- _YOUR TASK_: Having found the line that contains "Answer in <instances>...</instances>.", please retype only it and every line after it up to the end of the entries, exactly as written.
##############################
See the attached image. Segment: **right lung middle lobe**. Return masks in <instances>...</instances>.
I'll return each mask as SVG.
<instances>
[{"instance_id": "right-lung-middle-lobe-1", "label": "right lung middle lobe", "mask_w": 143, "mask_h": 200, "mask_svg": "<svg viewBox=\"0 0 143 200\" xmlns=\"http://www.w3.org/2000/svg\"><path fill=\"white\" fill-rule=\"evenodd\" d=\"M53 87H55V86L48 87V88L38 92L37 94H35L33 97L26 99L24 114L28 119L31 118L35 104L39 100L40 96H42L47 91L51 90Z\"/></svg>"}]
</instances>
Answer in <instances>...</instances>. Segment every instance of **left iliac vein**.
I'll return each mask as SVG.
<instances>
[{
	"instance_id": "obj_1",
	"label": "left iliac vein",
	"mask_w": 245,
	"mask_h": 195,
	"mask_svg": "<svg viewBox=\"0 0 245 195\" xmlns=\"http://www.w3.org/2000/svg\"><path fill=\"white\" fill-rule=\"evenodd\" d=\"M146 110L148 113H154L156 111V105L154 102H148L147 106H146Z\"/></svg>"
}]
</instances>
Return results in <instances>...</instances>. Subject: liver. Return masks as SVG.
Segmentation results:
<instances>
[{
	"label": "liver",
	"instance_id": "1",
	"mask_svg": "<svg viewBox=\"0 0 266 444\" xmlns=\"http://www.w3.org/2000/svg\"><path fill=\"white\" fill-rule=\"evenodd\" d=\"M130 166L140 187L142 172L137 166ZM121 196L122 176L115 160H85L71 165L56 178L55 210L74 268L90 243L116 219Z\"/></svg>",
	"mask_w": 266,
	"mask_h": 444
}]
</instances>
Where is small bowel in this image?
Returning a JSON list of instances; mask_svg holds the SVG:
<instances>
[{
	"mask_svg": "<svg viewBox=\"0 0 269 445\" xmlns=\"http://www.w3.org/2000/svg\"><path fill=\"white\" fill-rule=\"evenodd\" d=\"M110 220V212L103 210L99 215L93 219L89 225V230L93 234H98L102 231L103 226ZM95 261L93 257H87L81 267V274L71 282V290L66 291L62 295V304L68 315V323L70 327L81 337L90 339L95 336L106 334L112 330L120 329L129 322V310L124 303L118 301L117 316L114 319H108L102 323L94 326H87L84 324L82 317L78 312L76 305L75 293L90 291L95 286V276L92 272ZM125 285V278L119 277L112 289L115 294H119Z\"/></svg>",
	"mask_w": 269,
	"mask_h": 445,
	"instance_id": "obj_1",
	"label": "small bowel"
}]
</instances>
##############################
- _SOLUTION FOR THIS TASK_:
Answer in <instances>...</instances>. Segment every instance of **left iliac vein**.
I'll return each mask as SVG.
<instances>
[{
	"instance_id": "obj_1",
	"label": "left iliac vein",
	"mask_w": 245,
	"mask_h": 195,
	"mask_svg": "<svg viewBox=\"0 0 245 195\" xmlns=\"http://www.w3.org/2000/svg\"><path fill=\"white\" fill-rule=\"evenodd\" d=\"M146 110L148 113H154L156 111V105L154 102H148L147 106H146Z\"/></svg>"
}]
</instances>
Return results in <instances>...</instances>. Subject: liver. Return masks as SVG.
Segmentation results:
<instances>
[{
	"label": "liver",
	"instance_id": "1",
	"mask_svg": "<svg viewBox=\"0 0 266 444\" xmlns=\"http://www.w3.org/2000/svg\"><path fill=\"white\" fill-rule=\"evenodd\" d=\"M130 166L140 187L142 172L137 166ZM121 196L122 176L115 160H85L71 165L56 178L55 210L74 268L90 243L116 219Z\"/></svg>",
	"mask_w": 266,
	"mask_h": 444
}]
</instances>
Where is small bowel in this image?
Returning a JSON list of instances; mask_svg holds the SVG:
<instances>
[{
	"mask_svg": "<svg viewBox=\"0 0 269 445\" xmlns=\"http://www.w3.org/2000/svg\"><path fill=\"white\" fill-rule=\"evenodd\" d=\"M110 220V212L103 210L99 215L93 219L89 225V230L93 234H98L102 231L103 226ZM95 261L93 257H87L81 267V274L71 282V290L66 291L62 295V304L68 315V323L70 327L81 337L90 339L95 336L106 334L112 330L120 329L129 322V310L124 303L118 301L117 316L114 319H108L102 323L94 326H87L84 324L82 317L78 312L76 305L75 293L90 291L95 286V276L92 272ZM125 285V278L119 277L112 289L115 294H119Z\"/></svg>",
	"mask_w": 269,
	"mask_h": 445,
	"instance_id": "obj_1",
	"label": "small bowel"
}]
</instances>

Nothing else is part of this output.